You are quite welcome...enjoy!
Edie (EdithAnn)


----------



## Leezy

Thanks Edie for this wonderful pattern. I am going to be a Grandma in a few months for first time and this is the blanket that I will make my new grandson. I was looking for one that had texture to it but wasn't too hard to do. This is perfect. I will post a picture of it when I am done. 
Lee


----------



## edithann

Leezy said:


> Thanks Edie for this wonderful pattern. I am going to be a Grandma in a few months for first time and this is the blanket that I will make my new grandson. I was looking for one that had texture to it but wasn't too hard to do. This is perfect. I will post a picture of it when I am done.
> Lee


Hi Lee...first of all congratulations are becoming a new grandma. Have fun knitting for your new grandson. You are welcome; I found this pattern fun!
Edie (EdithAnn) :-D


----------



## amudaus

Edie,how lovely this stitch looks.Thank you for posting i will certainly be giving it a try..Looks beautiful and soft.


----------



## edithann

amudaus said:


> Edie,how lovely this stitch looks.Thank you for posting i will certainly be giving it a try..Looks beautiful and soft.

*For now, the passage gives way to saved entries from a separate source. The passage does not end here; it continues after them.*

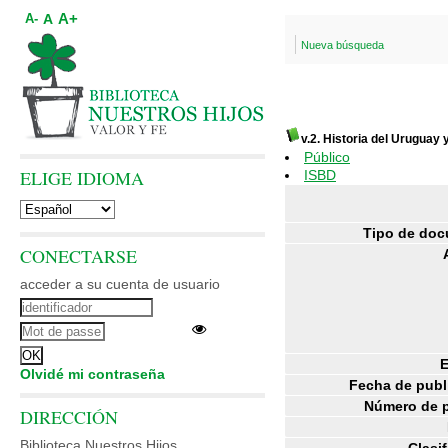
A+
A
A-
Nueva búsqueda
v.2. Historia del Uruguay
Público
ELIGE IDIOMA
ISBD
Tipo de doc
CONECTARSE
acceder a su cuenta de usuario
E
Olvidé mi contraseña
Fecha de publ
Número de 
DIRECCIÓN
Biblioteca Nuestros Hijos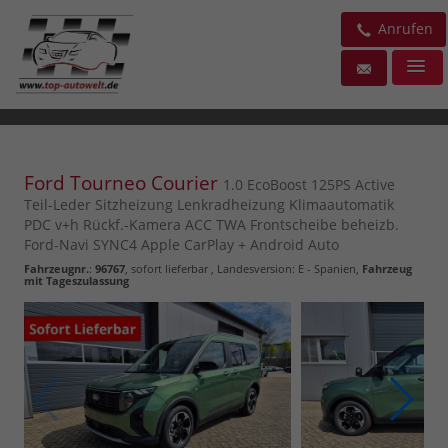
Anrufen
Ford Tourneo Courier
1.0 EcoBoost 125PS Active
Teil-Leder Sitzheizung Lenkradheizung Klimaautomatik
PDC v+h Rückf.-Kamera ACC TWA Frontscheibe beheizb.
Ford-Navi SYNC4 Apple CarPlay + Android Auto
Fahrzeugnr.
:
96767
,
sofort lieferbar
, Landesversion: E - Spanien,
Fahrzeug
mit Tageszulassung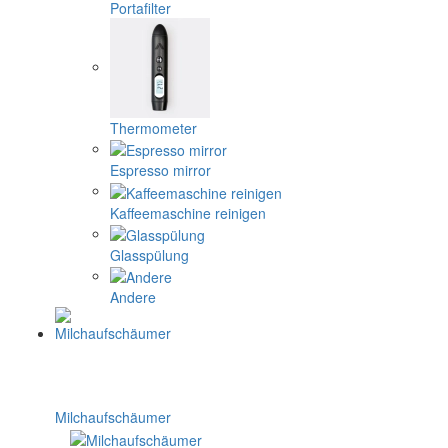
Portafilter
Thermometer
Espresso mirror
Kaffeemaschine reinigen
Glasspülung
Andere
Milchaufschäumer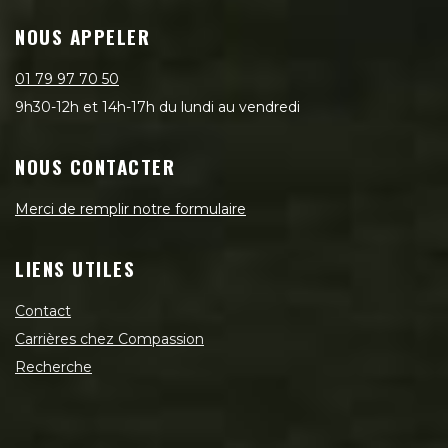
NOUS APPELER
01 79 97 70 50
9h30-12h et 14h-17h du lundi au vendredi
NOUS CONTACTER
Merci de remplir notre formulaire
LIENS UTILES
Contact
Carrières chez Compassion
Recherche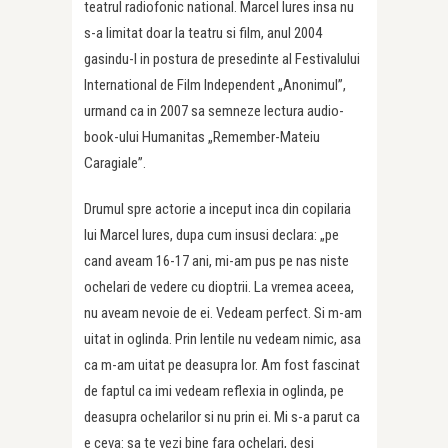
teatrul radiofonic national. Marcel Iures insa nu
s-a limitat doar la teatru si film, anul 2004
gasindu-l in postura de presedinte al Festivalului
International de Film Independent „Anonimul”,
urmand ca in 2007 sa semneze lectura audio-
book-ului Humanitas „Remember-Mateiu
Caragiale”.
Drumul spre actorie a inceput inca din copilaria
lui Marcel Iures, dupa cum insusi declara: „pe
cand aveam 16-17 ani, mi-am pus pe nas niste
ochelari de vedere cu dioptrii. La vremea aceea,
nu aveam nevoie de ei. Vedeam perfect. Si m-am
uitat in oglinda. Prin lentile nu vedeam nimic, asa
ca m-am uitat pe deasupra lor. Am fost fascinat
de faptul ca imi vedeam reflexia in oglinda, pe
deasupra ochelarilor si nu prin ei. Mi s-a parut ca
e ceva: sa te vezi bine fara ochelari, desi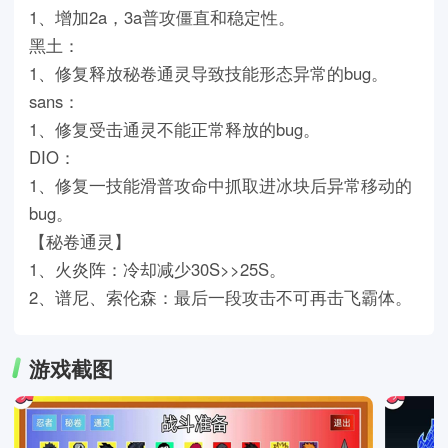
1、增加2a，3a普攻僵直和稳定性。
黑土：
1、修复释放秘卷通灵导致技能形态异常的bug。
sans：
1、修复受击通灵不能正常释放的bug。
DIO：
1、修复一技能滑普攻命中抓取进冰块后异常移动的
bug。
【秘卷通灵】
1、火炎阵：冷却减少30S>>25S。
2、谱尼、索伦森：最后一段攻击不可再击飞霸体。
游戏截图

Hi Amudaus, Your are very welcome. It is a lovely stitch and is soft looking, especially for a baby blanket.
Edie


----------



## Sewbizgirl

Lovely blanket, Edie... thanks!


----------



## edithann

Sewbizgirl said:


> Lovely blanket, Edie... thanks!


Thank you, Sewbizgirl!
Edie...


----------



## wildwood42

Beautiful blanket, thank you so much, this is wonderful to have this site. Now I know what blanket to make for my ggd.


----------



## edithann

wildwood42 said:


> Beautiful blanket, thank you so much, this is wonderful to have this site. Now I know what blanket to make for my ggd.


Hi Wildwood42, thank you and you are sooo welcome. Have fun knitting!
Edie (EdithAnn) :thumbup:


----------



## Gypsycream

Oh lovely!!


----------



## edithann

Gypsycream said:


> Oh lovely!!


Hi Gypsycream....thanks for your nice compliment!
Edie (EdithAnn)


----------